By Steve Watkins
You don’t have to have all the answers to be an effective leader. Be authentic to gain trust.
Leadership isn’t about being the person who has all the answers. Quite the opposite. There’s nothing wrong with asking for input, seeking help and admitting you don’t know it all. It pays to show you’re vulnerable.
“A leader who acts like he has all the answers isn’t approachable,” said Steve Arneson, who runs his own Boulder, Colo.-based executive coaching and leadership consulting firm. “But if you’re open-minded and not afraid to ask for help, then people know they have the opportunity to weigh in.”
Here’s how to build that environment.
Make sure your people are involved in key decisions. Seek help, input and feedback. Say you’re looking at both sides of an issue and want to hear what they think.
“You have to get past, ‘I have all the answers,'” Arneson said.
Set aside ego.
Confidence is vital for a leader. But that doesn’t mean you know everything. Arneson said the most confident leaders are also often the most likely to show they’re vulnerable. They’re not afraid to open up, even about their faults.
The power inside people can only truly be unleashed if they bring everything they have to their role, says Barry Kaplan, a partner in New York-area executive coaching firm Shift 180. Openness plays a big role.
“That includes talking about things that might be dangerous or risky,” Kaplan, co-author of “The Power of Vulnerability,” told IBD.
Build an open and trusting environment by first talking about it. When Kaplan works with companies, he often has people write down something they haven’t shared before but that’s important to the business. It might be about saving money or why one person hasn’t been fired. Then talk about that point in a forum where there is no fear of retribution.
“There’s a lot of pent-up truth that’s ready to be unleashed,” Kaplan said. “There’s courage involved in being vulnerable and speaking my truth. But if I’m authentic it makes me feel good about myself.”
Be consistent in how you act and treat people. And stick to your values while doing that.
“That produces a track record of behavior that people can bank on,” Arneson said. “Then when they walk in on Monday morning, they know who they’re getting.”
Spread the word.
Build authenticity into your group’s culture by displaying it yourself, so others see it starts at the top. Talk about it every chance you get: in meetings, through a CEO blog and at employee celebrations.
“The cool thing about authenticity is you don’t have to think about it,” Arneson said. “It just comes naturally.”
If you’re open about your weaknesses, you’ll earn trust among your team.
“Then you’ll create a powerful team because people will have each other’s back,” Kaplan said.
Take the lead.
If the company chief doesn’t show vulnerability and authenticity, others won’t either. But if she does, it’ll spread fast.
Kaplan once worked with the leader of an auto parts company who was at a crossroads about whether to shut the doors or keep investing. The boss spoke openly to his people about his dilemma. They opened up about their fears and their staunch belief the company could recover from its slump. The boss decided to invest more in the company.

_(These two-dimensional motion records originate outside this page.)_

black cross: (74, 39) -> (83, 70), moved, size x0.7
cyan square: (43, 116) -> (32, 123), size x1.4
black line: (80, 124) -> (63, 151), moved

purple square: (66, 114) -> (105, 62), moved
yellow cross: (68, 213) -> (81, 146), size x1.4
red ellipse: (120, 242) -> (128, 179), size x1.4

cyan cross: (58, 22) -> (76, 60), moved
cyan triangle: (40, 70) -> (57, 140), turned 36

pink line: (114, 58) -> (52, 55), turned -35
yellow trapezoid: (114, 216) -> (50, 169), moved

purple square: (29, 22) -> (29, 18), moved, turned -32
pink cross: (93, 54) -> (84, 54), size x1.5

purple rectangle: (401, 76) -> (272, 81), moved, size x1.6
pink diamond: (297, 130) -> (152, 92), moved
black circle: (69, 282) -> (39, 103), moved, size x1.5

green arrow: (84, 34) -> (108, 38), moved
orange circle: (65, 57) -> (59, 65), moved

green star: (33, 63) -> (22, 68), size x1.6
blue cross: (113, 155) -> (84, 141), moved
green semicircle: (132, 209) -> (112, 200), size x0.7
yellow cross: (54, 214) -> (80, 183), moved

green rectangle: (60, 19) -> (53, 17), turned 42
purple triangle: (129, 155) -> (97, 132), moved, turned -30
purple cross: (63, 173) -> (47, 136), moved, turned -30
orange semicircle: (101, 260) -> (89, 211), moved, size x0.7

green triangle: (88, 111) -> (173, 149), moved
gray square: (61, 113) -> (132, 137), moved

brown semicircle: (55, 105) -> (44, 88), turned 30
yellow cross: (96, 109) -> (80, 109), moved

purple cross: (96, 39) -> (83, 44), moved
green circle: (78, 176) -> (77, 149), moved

“His people believed more in him because he was willing to say, ‘I don’t know,'” Kaplan said. “He couldn’t have been more real. And they ended up having their best year ever.”
Once you open up to the point that you build trust, the benefits pour in.
“Then you have an environment that’s going to lead to improved performance,” Kaplan said. “One new idea leads to creativity and innovation, or you can cut your losses earlier if your company was going to do something that doesn’t work.”